Washington

An experimental technique that uses transplanted fetal tissue to treat Parkinson's disease is not yet ready for widespread use, according to a study published online last week.

In the study, surgeons transplanted nerve tissue from aborted fetuses into the brains of patients with Parkinson's disease. The disease destroys neurons that produce the chemical dopamine, which is required for normal brain function. The transplanted tissue is intended to replace these damaged cells.

But the average condition of the 23 patients who received the treatment did not improve significantly compared with a group of 11 who did not have it. The researchers, led by Warren Olanow of the Mount Sinai School of Medicine in New York, measured whether the treatment affected the symptoms of the disease, such as muscle tremors, speech and mental abilities (C. W. Olanow et al. Ann. Neurol. 54, doi:10.1002/ana.10720; 2003).

An earlier trial, led by Curt Freed of the University of Colorado Health Sciences Center in Denver, also found that patients did not benefit as a group from fetal tissue transplants (C. R. Freed et al. N. Engl. J. Med. 344, 710–719; 2001). And both trials found that the procedure caused some patients to suffer jerky involuntary movements, or dyskinesias, as a side effect. More than half of the patients in the latest trial had dyskinesias, compared with 15% of those in the earlier trial.

The results may have implications for other research using aborted fetal tissue — and, perhaps, for future therapies that might use laboratory-grown stem cells to replace defective tissue. Some researchers fear that the negative results will reduce support for the politically controversial stem-cell therapies.

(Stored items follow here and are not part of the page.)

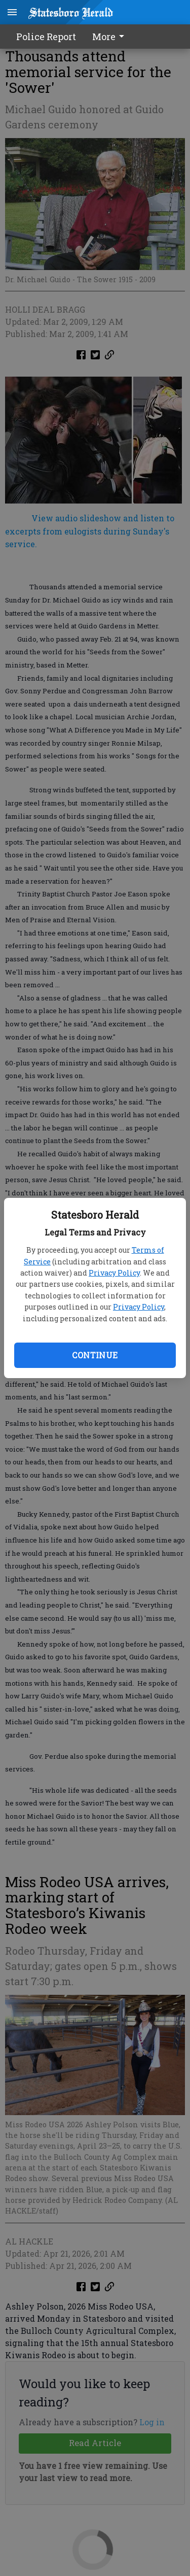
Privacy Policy (114, 1273)
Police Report (46, 36)
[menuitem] (111, 36)
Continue (95, 1355)
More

Researchers say that previous trials of fetal cell transplants for Parkinson's disease have been encouraging, as they have worked in some patients. But they feel that they cannot proceed with the technique until they work out how to prevent dyskinesias. “Unless we resolve this, it will have a tremendous negative impact on this and other issues in stem-cell research,” Olanow says.

After Freed's study, scientists thought that the dyskinesias were caused by overactive neurons. But Olanow found hints that the opposite is true — poorly functioning transplants could be the cause. Olanow and others say that it is crucial to define what makes the transplants function well. Work with neurons grown from stem cells could offer clues, they add, because such lab-derived cells would contain fewer impurities than fetal tissue.

Another question raised by the latest trial is whether the transplants are being inactivated by the immune system. Olanow's team found some evidence to suggest that an immunological reaction is destroying or disabling the tissue grafts. Such evidence had not been found in previous trials.

Neurologist Olle Lindvall of the University of Lund in Sweden, who is leading a 15-year study of fetal transplants for Parkinson's disease, remains strongly supportive of the transplant idea. But he agrees that the trials raise a number of questions that must be answered by lab work before further clinical trials are done.

“Everyone agrees that we don't yet have a method that would make fetal cell transplants competitive as a clinical treatment,” he says.